Once the `model` class and all required functions have been implemented, the Lightning trainer takes over execution. 

The trainer handles just about everything we could want, including:

- Automatically enabling/disabling grads
- Running the training, validation and test dataloaders
- Calling the Callbacks at the appropriate times
- Putting batches and computations on the correct devices
- Saving, logging and checkpointing the models
- Gracefully shutting down after an abort
- Even handling distributed execution over [multiple GPUs on multiple machines](https://pytorch-lightning.readthedocs.io/en/latest/trainer.html#trainer-flags)

Implementing all this can be done in four lines:

In [5]:
# To use pytorch-lightning logs, we just need to pass a logger object to the Trainer
logger = TensorBoardLogger('tb_logs', name='model_run')

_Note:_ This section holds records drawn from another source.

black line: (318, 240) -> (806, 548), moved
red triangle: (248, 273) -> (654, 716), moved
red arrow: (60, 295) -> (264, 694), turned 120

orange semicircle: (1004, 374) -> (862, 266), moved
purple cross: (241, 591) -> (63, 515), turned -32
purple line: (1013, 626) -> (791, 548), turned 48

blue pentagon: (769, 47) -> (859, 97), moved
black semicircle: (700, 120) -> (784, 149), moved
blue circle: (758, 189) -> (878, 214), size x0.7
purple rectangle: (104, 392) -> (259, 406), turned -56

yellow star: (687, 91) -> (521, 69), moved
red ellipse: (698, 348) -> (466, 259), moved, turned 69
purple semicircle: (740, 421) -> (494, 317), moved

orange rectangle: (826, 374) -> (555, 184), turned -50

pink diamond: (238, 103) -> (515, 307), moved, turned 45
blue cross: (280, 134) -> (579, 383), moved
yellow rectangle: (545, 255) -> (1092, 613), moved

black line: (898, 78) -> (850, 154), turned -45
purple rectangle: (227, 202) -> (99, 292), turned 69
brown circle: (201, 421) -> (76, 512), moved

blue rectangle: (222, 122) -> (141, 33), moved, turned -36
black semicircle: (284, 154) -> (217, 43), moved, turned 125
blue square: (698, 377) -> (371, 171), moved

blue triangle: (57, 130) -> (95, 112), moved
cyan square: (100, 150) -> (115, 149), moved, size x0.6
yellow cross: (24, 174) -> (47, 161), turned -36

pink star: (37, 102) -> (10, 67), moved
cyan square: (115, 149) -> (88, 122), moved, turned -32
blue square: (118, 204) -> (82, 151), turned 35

# Instantiate the trainer, which is highly customizable: https://pytorch-lightning.readthedocs.io/en/latest/trainer.html
Trainer = pl.Trainer(max_epochs = 3, logger = logger)

# Instantiate the model
model = lightningModel()

# Let pytorch-lighting manage execution
Trainer.fit(model)

GPU available: False, used: False
TPU available: None, using: 0 TPU cores

  | Name     | Type       | Params
----------------------------------------
0 | layer1   | Sequential | 728   
1 | layer2   | Sequential | 1.1 K 
2 | dropout1 | Dropout    | 0     
3 | fc1      | Linear     | 4.5 K 
4 | dropout2 | Dropout    | 0     
5 | fc2      | Linear     | 190   
----------------------------------------
6.6 K     Trainable params
0         Non-trainable params
6.6 K     Total params


Epoch 2: 100%|██████████| 430/430 [00:25<00:00, 17.08it/s, loss=1.55, v_num=26]


1

### Visualization with Tensorboard

Finally, we can visualize all the logging via tensorboard just as we would with standard pytorch:


In [6]:
# Load tensorboard - this may look different on your machine
%load_ext tensorboard
%tensorboard --logdir tb_logs/model_run

The tensorboard extension is already loaded. To reload it, use:
  %reload_ext tensorboard


Reusing TensorBoard on port 6006 (pid 15186), started 1:00:07 ago. (Use '!kill 15186' to kill it.)